Automating journey management to improve the safety of workers behind the wheel
Identifying and understanding the risks workers could be exposed to is the first step in the effective journey and travel risk management.
Another key pillar is ensuring that all vehicles are properly serviced and maintained to prevent failures and malfunctions while staff are operating them.
Establishing company policies surround safe work travel and ensuring all workers are educated and trained to understand company best practice is also critical.
And restricting travel during dangerous periods, like when bad weather is expected or common fatigue times including early morning, late afternoon and during the night will also help drive safer company travel operations.
But one of the most critical pillars of proper journey and travel risk management is knowing where your people are and being able to send support and assistance in a timely fashion.

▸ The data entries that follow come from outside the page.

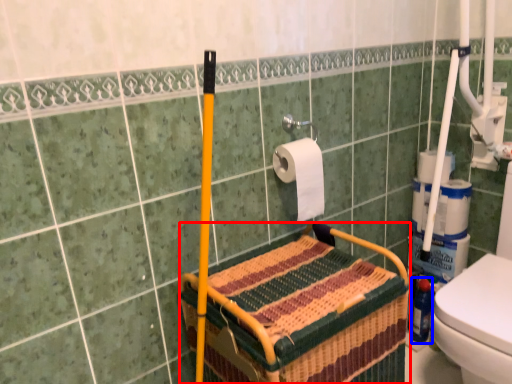 Question: Which object appears farthest to the camera in this image, crate (highlighted by a red box) or bottle (highlighted by a blue box)?

Choices:
 (A) crate
 (B) bottle

Answer: (B) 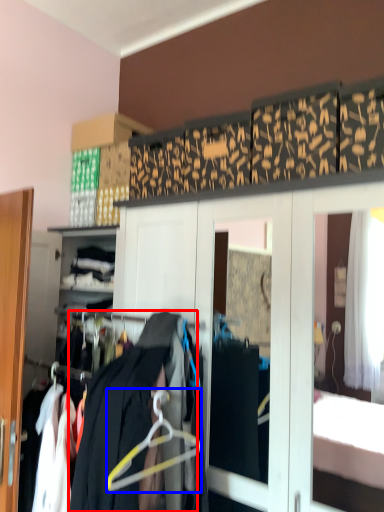 Question: Which object appears closest to the camera in this image, clothing (highlighted by a red box) or hanger (highlighted by a blue box)?

Choices:
 (A) clothing
 (B) hanger

Answer: (A) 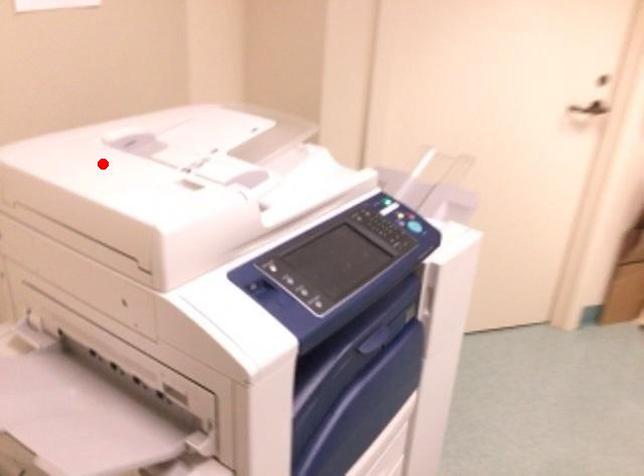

This is where JMS becomes your essential safety tool for employees that are required to drive as part of their job function.
JMS automates the entire journey process, establishing checkpoints and time periods where drivers are expected to reach them.
If the driver does not reach these checkpoints, the app will automatically send alerts via SMS, email and mobile audio to management.
The app uses the built-in GPS of the mobile device as well as phone reception to ensure these alerts are triggered in areas of low mobile signal as well.
You will always know where your people are while they are moving around for work and be able to instantly deploy emergency support if an accident or mechanical failure occurs – especially in a rural or remote location.
And when the work journey is complete and the driver has reached their destination, the app automatically disengages.